Future development of health care provision might benefit from understanding reasons why most of the focal predictors have different relationships to visit frequencies in the different regions. One reason might be that the impact of the focal predictors is moderated by the country-specific regulations regarding access to health care providers. This hypothesis was tested by grouping the regions according to their country-specific regulations as described by the classification system of Reibling and by repeating the computations with this grouping. With this computation, the interaction effects strongly decrease, if they remain at all. This suggests that country-specific regulations regarding access to health care are not an important reason for different effects of the focal predictors in the different study regions. There must be different characteristics of the study region and/or the study samples that are responsible for the interaction effects and identifying these would be a worthwhile subject for further research.

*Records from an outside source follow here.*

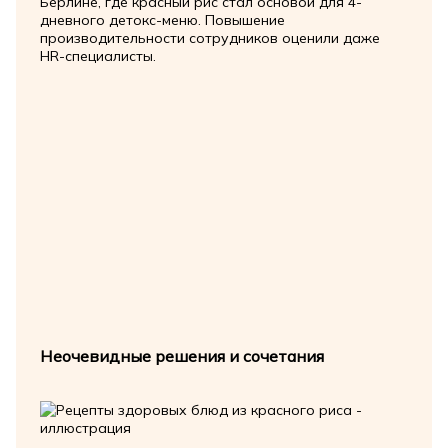
Берлине, где красный рис стал основой для 4-
дневного детокс-меню. Повышение
производительности сотрудников оценили даже
HR-специалисты.
Неочевидные решения и сочетания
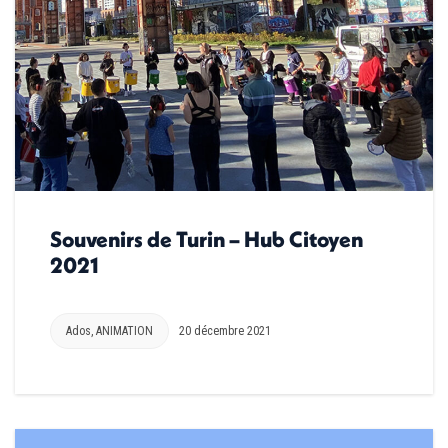
Souvenirs de Turin – Hub Citoyen
2021
Ados
,
ANIMATION
20 décembre 2021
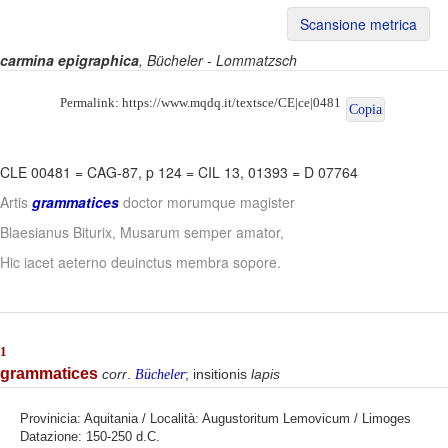
Scansione metrica
carmina epigraphica
, Bücheler - Lommatzsch
Permalink:
https://www.mqdq.it/textsce/CE|ce|0481
Copia
CLE 00481
=
CAG-87, p 124
=
CIL 13, 01393
=
D 07764
Artis
grammatices
doctor morumque magister
Blaesianus Biturix, Musarum semper amator,
Hic iacet aeterno deuinctus membra sopore.
1
grammatices
corr
.
; insitionis
lapis
Bücheler
Provinicia: Aquitania / Località: Augustoritum Lemovicum / Limoges
Datazione: 150-250 d.C.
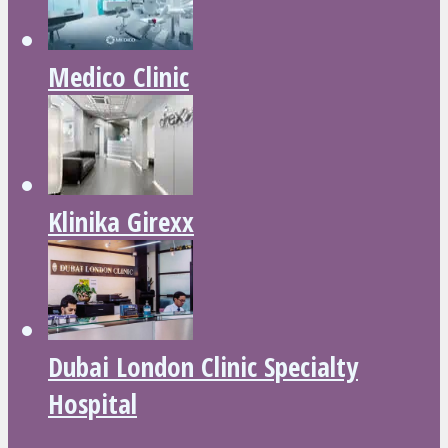
Medico Clinic
Klinika Girexx
Dubai London Clinic Specialty
Hospital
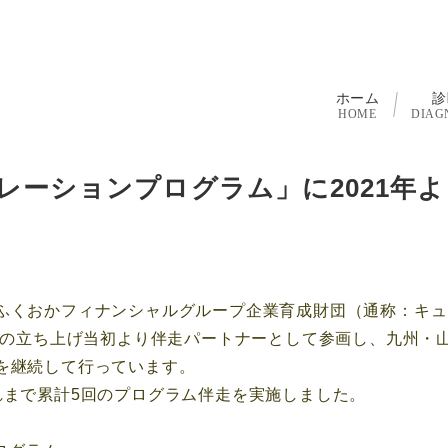
ホーム
診
HOME
DIAG
レーションプログラム」に2021年よ
ふくおかフィナンシャルグループ企業育成財団（通称：キュ
1年の立ち上げ当初より伴走パートナーとして参画し、九州・
を継続して行っています。
れまで累計5回のプログラム伴走を実施しました。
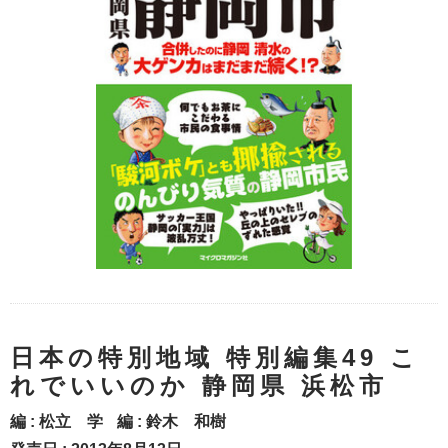
日本の特別地域 特別編集49 こ
れでいいのか 静岡県 浜松市
編 :
松立 学
編 :
鈴木 和樹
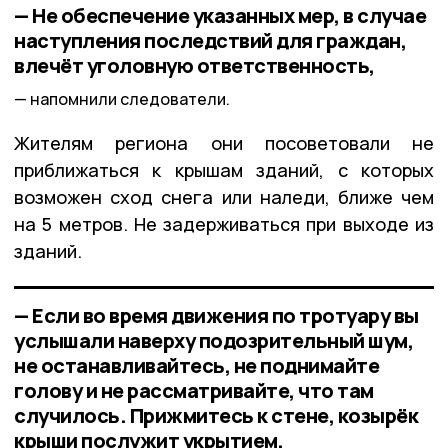
— Не обеспечение указанных мер, в случае
наступления последствий для граждан,
влечёт уголовную ответственность,
напомнили следователи.
Жителям региона они посоветовали не
приближаться к крышам зданий, с которых
возможен сход снега или наледи, ближе чем
на 5 метров. Не задерживаться при выходе из
зданий.
— Если во время движения по тротуару вы
услышали наверху подозрительный шум,
не останавливайтесь, не поднимайте
голову и не рассматривайте, что там
случилось. Прижмитесь к стене, козырёк
крыши послужит укрытием,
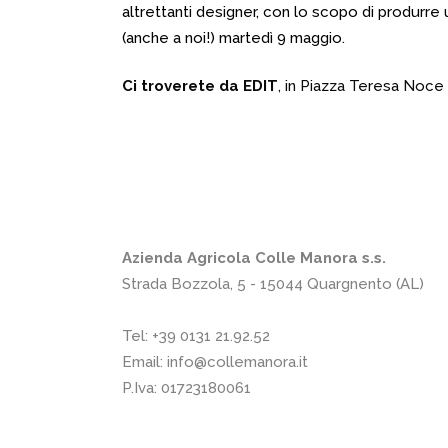
altrettanti designer, con lo scopo di produrre 
(anche a noi!) martedì 9 maggio.
Ci troverete da EDIT
, in Piazza Teresa Noce
Azienda Agricola Colle Manora s.s.
Strada Bozzola, 5 - 15044 Quargnento (AL)
Tel:
+39 0131 21.92.52
Email:
info@collemanora.it
P.Iva: 01723180061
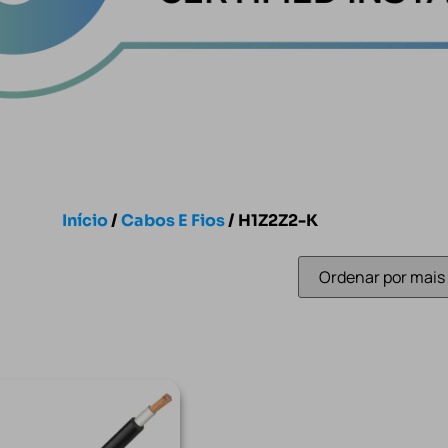
Início
/
Cabos E Fios
/ H1Z2Z2-K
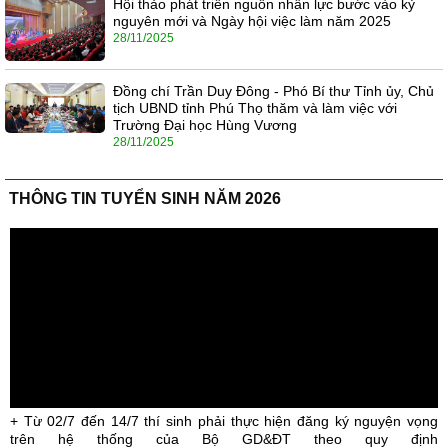
Hội thảo phát triển nguồn nhân lực bước vào kỷ
nguyên mới và Ngày hội việc làm năm 2025
28/11/2025
Đồng chí Trần Duy Đông - Phó Bí thư Tỉnh ủy, Chủ
tịch UBND tỉnh Phú Thọ thăm và làm việc với
Trường Đại học Hùng Vương
28/11/2025
THÔNG TIN TUYỂN SINH NĂM 2026
+ Từ 02/7 đến 14/7 thí sinh phải thực hiện đăng ký nguyện vọng
trên hệ thống của Bộ GD&ĐT theo quy định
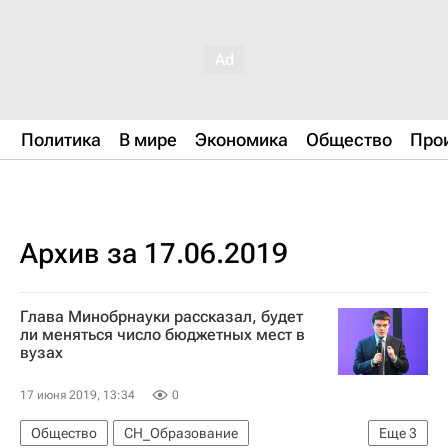
Политика
В мире
Экономика
Общество
Про
Архив за 17.06.2019
Глава Минобрнауки рассказал, будет
ли меняться число бюджетных мест в
вузах
17 июня 2019, 13:34
0
Общество
СН_Образование
Еще
3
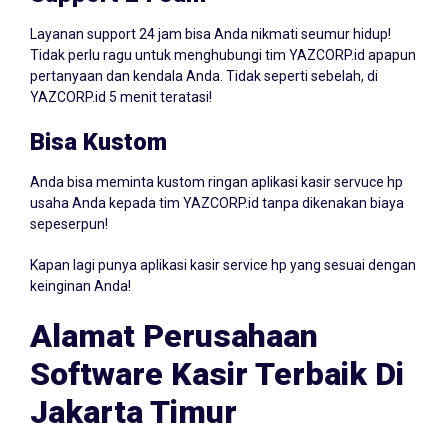
Layanan support 24 jam bisa Anda nikmati seumur hidup!
Tidak perlu ragu untuk menghubungi tim YAZCORP.id apapun
pertanyaan dan kendala Anda. Tidak seperti sebelah, di
YAZCORP.id 5 menit teratasi!
Bisa Kustom
Anda bisa meminta kustom ringan aplikasi kasir servuce hp
usaha Anda kepada tim YAZCORP.id tanpa dikenakan biaya
sepeserpun!
Kapan lagi punya aplikasi kasir service hp yang sesuai dengan
keinginan Anda!
Alamat Perusahaan
Software Kasir Terbaik Di
Jakarta Timur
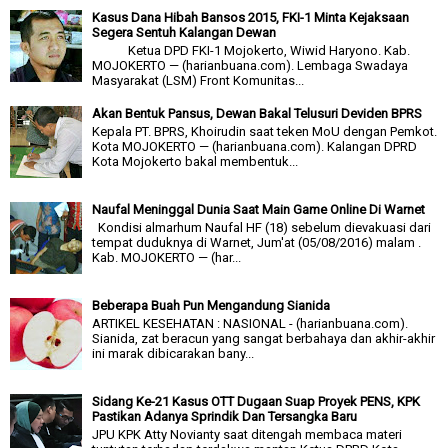
Kasus Dana Hibah Bansos 2015, FKI-1 Minta Kejaksaan
Segera Sentuh Kalangan Dewan
Ketua DPD FKI-1 Mojokerto, Wiwid Haryono. Kab.
MOJOKERTO — (harianbuana.com). Lembaga Swadaya
Masyarakat (LSM) Front Komunitas...
Akan Bentuk Pansus, Dewan Bakal Telusuri Deviden BPRS
Kepala PT. BPRS, Khoirudin saat teken MoU dengan Pemkot.
Kota MOJOKERTO — (harianbuana.com). Kalangan DPRD
Kota Mojokerto bakal membentuk...
Naufal Meninggal Dunia Saat Main Game Online Di Warnet
Kondisi almarhum Naufal HF (18) sebelum dievakuasi dari
tempat duduknya di Warnet, Jum'at (05/08/2016) malam .
Kab. MOJOKERTO — (har...
Beberapa Buah Pun Mengandung Sianida
ARTIKEL KESEHATAN : NASIONAL - (harianbuana.com).
Sianida, zat beracun yang sangat berbahaya dan akhir-akhir
ini marak dibicarakan bany...
Sidang Ke-21 Kasus OTT Dugaan Suap Proyek PENS, KPK
Pastikan Adanya Sprindik Dan Tersangka Baru
JPU KPK Atty Novianty saat ditengah membaca materi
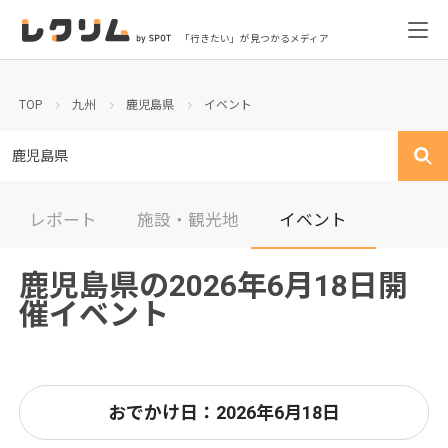
「行きたい」が見つかるメディア
TOP
九州
鹿児島県
イベント
鹿児島県
レポート
施設・観光地
イベント
鹿児島県の2026年6月18日開
催イベント
おでかけ日：2026年6月18日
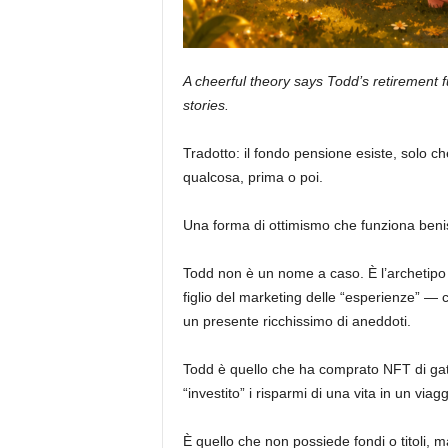
A cheerful theory says Todd’s retirement f
stories.
Tradotto: il fondo pensione esiste, solo ch
qualcosa, prima o poi.
Una forma di ottimismo che funziona beniss
Todd non è un nome a caso. È l’archetip
figlio del marketing delle “esperienze” — c
un presente ricchissimo di aneddoti.
Todd è quello che ha comprato NFT di gatti
“investito” i risparmi di una vita in un viag
È quello che non possiede fondi o titoli, ma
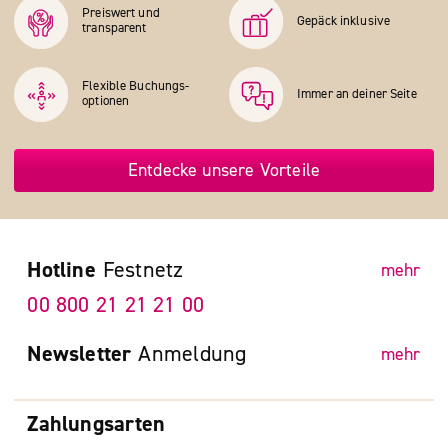
Preiswert und
Gepäck inklusive
transparent
Flexible Buchungs­
Immer an deiner Seite
optionen
Entdecke unsere Vorteile
Hotline
Festnetz
mehr
00 800 21 21 21 00
Newsletter
Anmeldung
mehr
Zahlungsarten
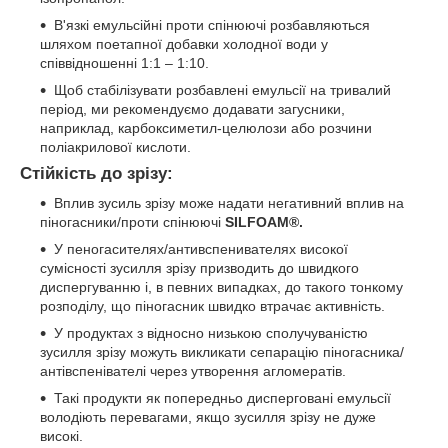
В'язкі емульсійні проти спінюючі розбавляються
шляхом поетапної добавки холодної води у
співвідношенні 1:1 – 1:10.
Щоб стабілізувати розбавлені емульсії на тривалий
період, ми рекомендуємо додавати загусники,
наприклад, карбоксиметил-целюлози або розчини
поліакрилової кислоти.
Стійкість до зрізу:
Вплив зусиль зрізу може надати негативний вплив на
піногасники/проти спінюючі
SILFOAM®.
У пеногасителях/антивспенивателях високої
сумісності зусилля зрізу призводить до швидкого
диспергуванню і, в певних випадках, до такого тонкому
розподілу, що піногасник швидко втрачає активність.
У продуктах з відносно низькою сполучуваністю
зусилля зрізу можуть викликати сепарацію піногасника/
антівспенівателі через утворення агломератів.
Такі продукти як попередньо дисперговані емульсії
володіють перевагами, якщо зусилля зрізу не дуже
високі.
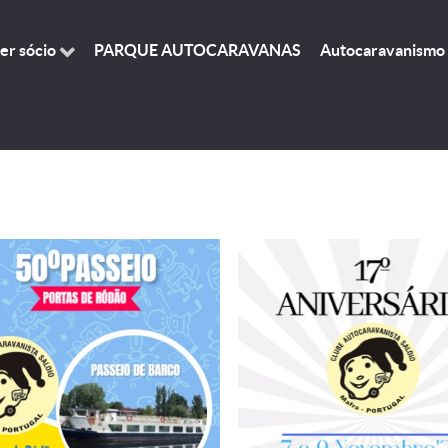
er sócio
PARQUE AUTOCARAVANAS
Autocaravanismo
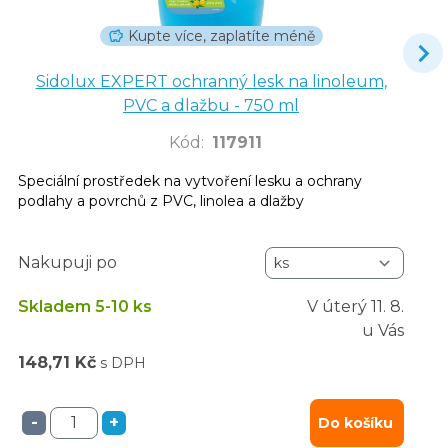
Kupte více, zaplatíte méně
Sidolux EXPERT ochranný lesk na linoleum,
PVC a dlažbu - 750 ml
Kód
:
117911
Speciální prostředek na vytvoření lesku a ochrany
podlahy a povrchů z PVC, linolea a dlažby
Nakupuji po
Skladem 5-10 ks
V úterý
11. 8.
u Vás
148,71 Kč
s DPH
-
+
Do košíku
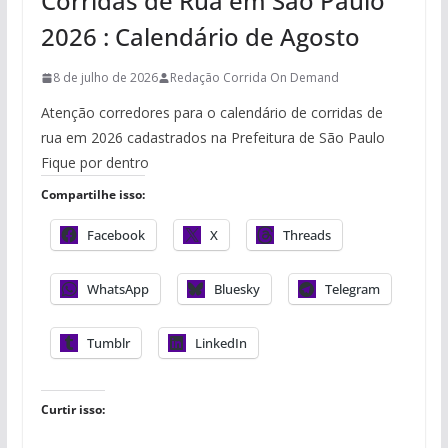
Corridas de Rua em São Paulo
2026 : Calendário de Agosto
8 de julho de 2026
Redação Corrida On Demand
Atenção corredores para o calendário de corridas de
rua em 2026 cadastrados na Prefeitura de São Paulo
Fique por dentro
Compartilhe isso:
Facebook
X
Threads
WhatsApp
Bluesky
Telegram
Tumblr
LinkedIn
Curtir isso:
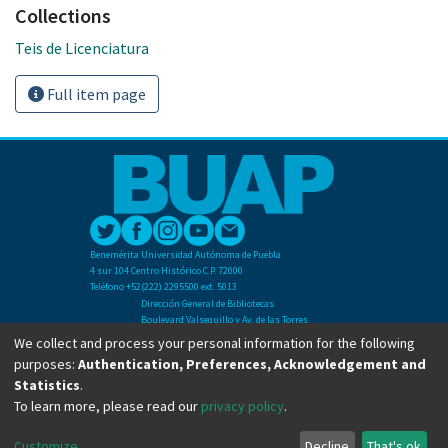
Collections
Teis de Licenciatura
Full item page
Benemérita Universidad Autónoma de Puebla
4 sur 104 Centro Histórico C.P. 72000
Teléfono +52(222) 2295500 ext. 5013
Dirección General de Bibliotecas
Boulevard Valsequillo y Av. de las Torres
Ciudad Universitaria. Col. San Manuel
We collect and process your personal information for the following
C.P. 72570
purposes:
Authentication, Preferences, Acknowledgement and
Teléfono +52 (222) 2295500 Ext 2901
Statistics
.
To learn more, please read our
privacy policy
.
Copyright © Dirección General de Bibliotecas - BUAP 2024. All right reserved.
Customize
Decline
That's ok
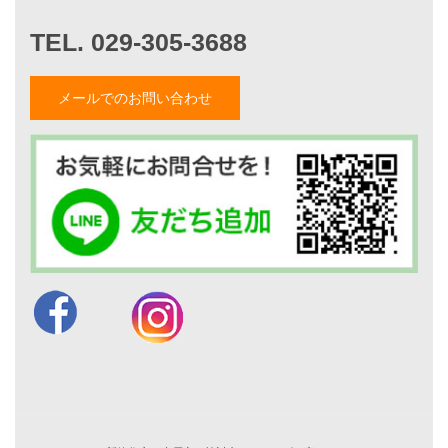
家づくりの流れ
7つのポイント
アフターメンテナンス
平屋をお考えの方へ
メールでのお問い合わせ
二世帯住宅をお考えの方へ
リフォームをお考えの方へ
施工事例一覧
家づくりストーリー
お客様の声
家づくりナイスホームズについて
家づくりへの想い
スタッフ紹介
職人紹介
採用情報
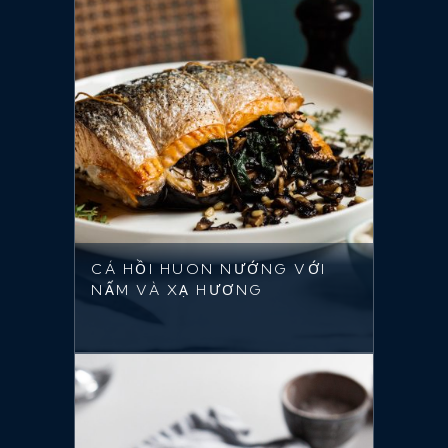
CÁ HỒI HUON NƯỚNG VỚI
NẤM VÀ XẠ HƯƠNG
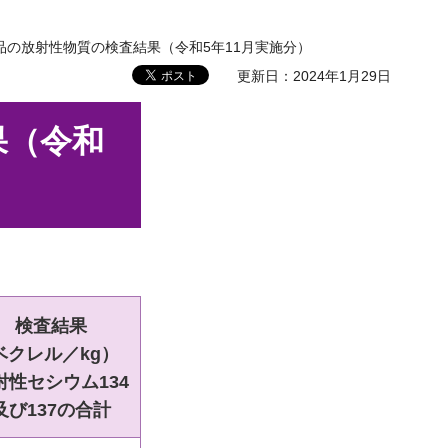
品の放射性物質の検査結果（令和5年11月実施分）
更新日：2024年1月29日
果（令和
検査結果
ベクレル／kg）
射性
セシウム134
及び137の合計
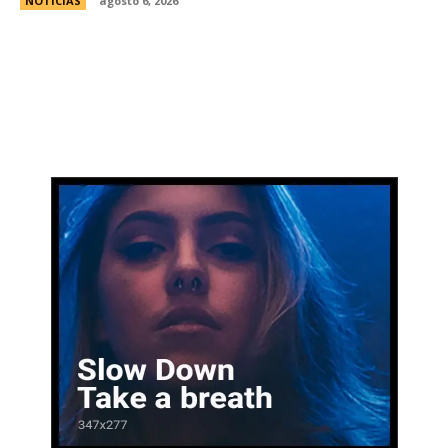
NOTICIAS
agosto 6, 2026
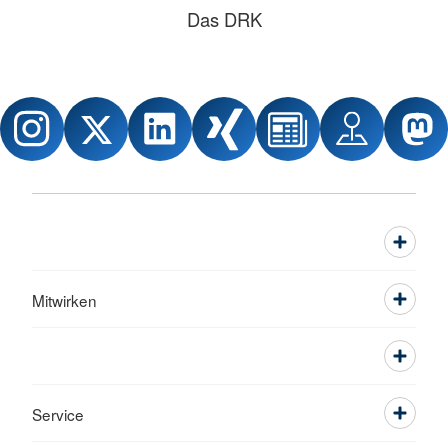
Das DRK
Mitwirken
Service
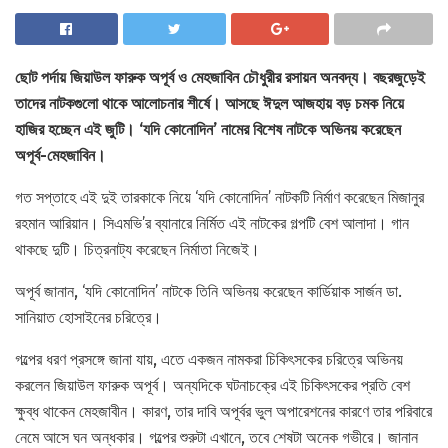
ছোট পর্দায় জিয়াউল ফারুক অপূর্ব ও মেহজাবিন চৌধুরীর রসায়ন অনবদ্য। বছরজুড়েই
তাদের নাটকগুলো থাকে আলোচনার শীর্ষে। আসছে ঈদুল আজহায় বড় চমক নিয়ে
হাজির হচ্ছেন এই জুটি। ‘যদি কোনোদিন’ নামের বিশেষ নাটকে অভিনয় করেছেন
অপূর্ব-মেহজাবিন।
গত সপ্তাহে এই দুই তারকাকে নিয়ে ‘যদি কোনোদিন’ নাটকটি নির্মাণ করেছেন মিজানুর
রহমান আরিয়ান। সিএমভি’র ব্যানারে নির্মিত এই নাটকের গল্পটি বেশ আলাদা। গান
থাকছে দুটি। চিত্রনাট্য করেছেন নির্মাতা নিজেই।
অপূর্ব জানান, ‘যদি কোনোদিন’ নাটকে তিনি অভিনয় করেছেন কার্ডিয়াক সার্জন ডা.
সানিয়াত হোসাইনের চরিত্রে।
গল্পের ধরণ প্রসঙ্গে জানা যায়, এতে একজন নামকরা চিকিৎসকের চরিত্রে অভিনয়
করলেন জিয়াউল ফারুক অপূর্ব। অন্যদিকে ঘটনাচক্রে এই চিকিৎসকের প্রতি বেশ
ক্ষুব্ধ থাকেন মেহজাবীন। কারণ, তার দাবি অপূর্বর ভুল অপারেশনের কারণে তার পরিবারে
নেমে আসে ঘন অন্ধকার। গল্পের শুরুটা এখানে, তবে শেষটা অনেক গভীরে। জানান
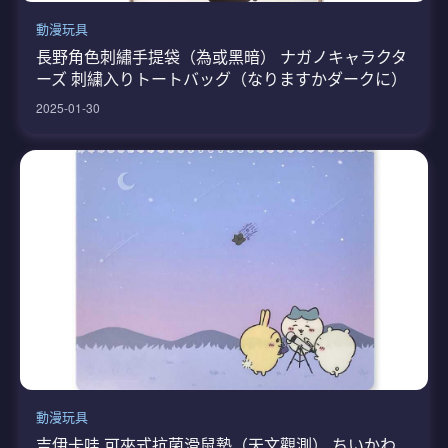
動漫玩具
長野角色刺繡手提袋（為或黑暗） ナガノキャラクタ
ーズ 刺繍入りトートバッグ（なりますかダークに）
2025-01-30
動漫玩具
吉伊卡哇 可夾式抗菌滑鼠墊（天文觀測） ちいかわ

As the increase of visit frequency with quality of communication is the only stable effect, the question rises as to whether this relationship is causal with quality of communication as cause and visit frequency as the effect. As people generally tend to seek out other people with whom they have good communication, so it might be reasonable to interpret the relationship found here in this way. At least, this might be enough to justify the recommendation to increase quality of communication if there is an aim to increase the frequency of visits to the diabetes care provider.

Conclusions

Travel time, when controlled for travel distance, appears to have no impact on the frequency of visits to the diabetes care provider. For travel distance and in-practice waiting time, the effects are slight and inconsistent across study regions. In contrast, quality of communication has a strong positive effect on visit frequency. The strength of this relationship varies across study regions, but such a relationship was apparent in all of them, at least at a descriptive level. Therefore, if one seeks to increase the frequency of visits to the diabetes care provider increasing the quality of the provider’s communication with the patient would be highly recommended.